- Try it:
Please output only the lines that run from the line containing "Motorcycle Laws" through the end of the material below, exactly.

- Dataset entries:
----

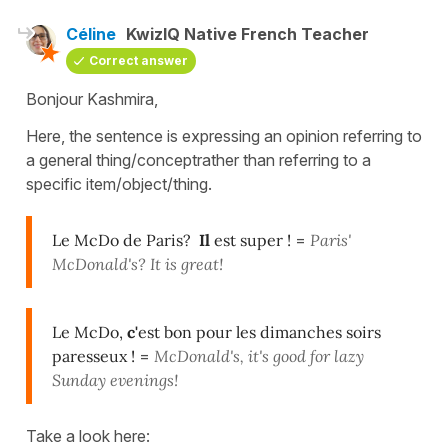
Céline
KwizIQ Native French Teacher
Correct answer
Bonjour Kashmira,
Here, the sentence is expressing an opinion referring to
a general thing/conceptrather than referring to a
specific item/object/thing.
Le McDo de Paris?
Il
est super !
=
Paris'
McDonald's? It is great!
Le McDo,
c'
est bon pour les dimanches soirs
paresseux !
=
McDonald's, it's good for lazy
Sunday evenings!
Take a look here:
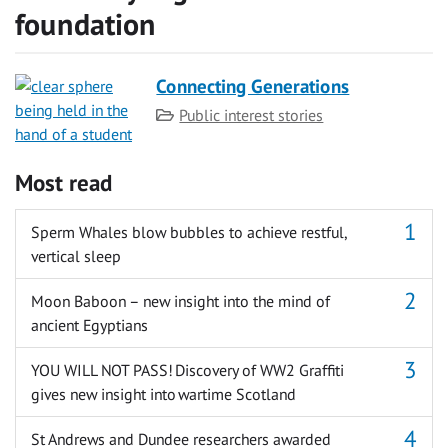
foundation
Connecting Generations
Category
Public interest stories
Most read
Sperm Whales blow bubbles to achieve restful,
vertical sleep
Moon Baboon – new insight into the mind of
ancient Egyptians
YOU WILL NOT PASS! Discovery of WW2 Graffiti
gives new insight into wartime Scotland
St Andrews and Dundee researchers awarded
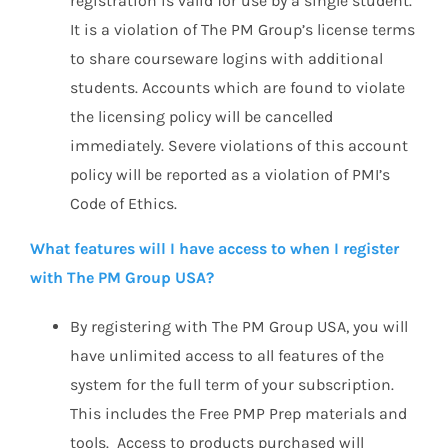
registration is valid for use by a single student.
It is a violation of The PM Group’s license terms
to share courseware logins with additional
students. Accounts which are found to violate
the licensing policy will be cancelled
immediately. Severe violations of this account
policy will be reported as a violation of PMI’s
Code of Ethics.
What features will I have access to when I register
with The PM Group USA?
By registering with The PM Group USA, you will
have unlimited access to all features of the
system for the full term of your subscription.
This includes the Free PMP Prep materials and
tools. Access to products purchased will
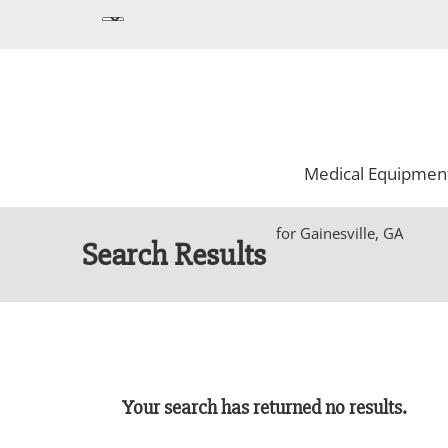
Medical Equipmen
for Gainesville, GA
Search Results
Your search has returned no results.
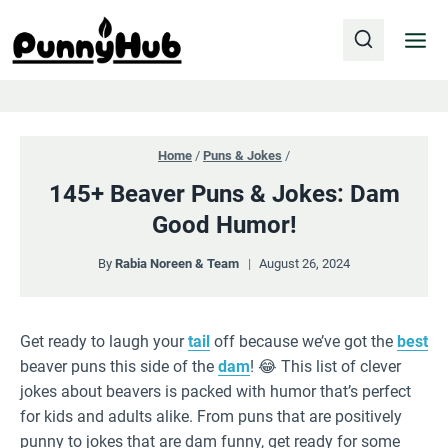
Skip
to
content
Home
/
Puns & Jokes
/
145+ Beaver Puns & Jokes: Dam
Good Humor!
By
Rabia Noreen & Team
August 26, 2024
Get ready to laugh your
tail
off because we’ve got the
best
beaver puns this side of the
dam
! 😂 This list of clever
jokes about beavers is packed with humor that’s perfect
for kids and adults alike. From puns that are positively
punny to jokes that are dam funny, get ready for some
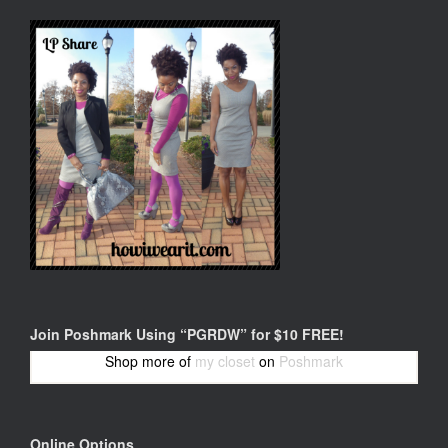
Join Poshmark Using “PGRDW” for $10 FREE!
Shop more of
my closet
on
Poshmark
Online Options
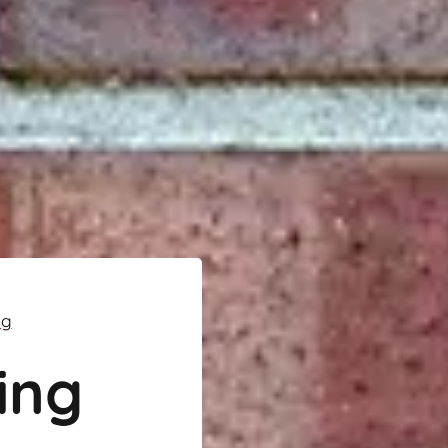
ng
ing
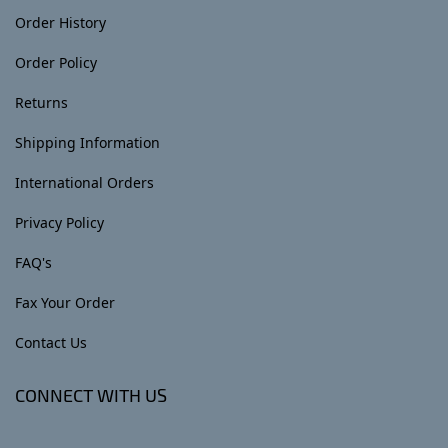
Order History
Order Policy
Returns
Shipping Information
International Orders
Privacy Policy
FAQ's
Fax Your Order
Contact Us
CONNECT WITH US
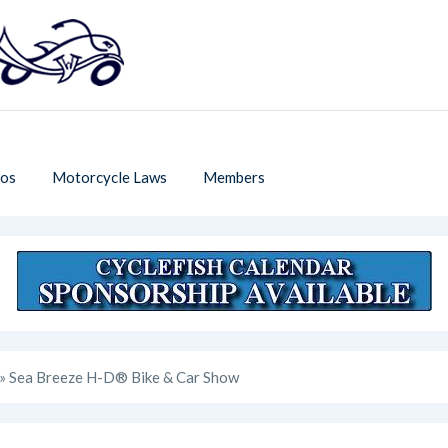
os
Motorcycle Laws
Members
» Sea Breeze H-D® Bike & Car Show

----

- Problem solution:
Motorcycle Laws
Members
» Sea Breeze H-D® Bike & Car Show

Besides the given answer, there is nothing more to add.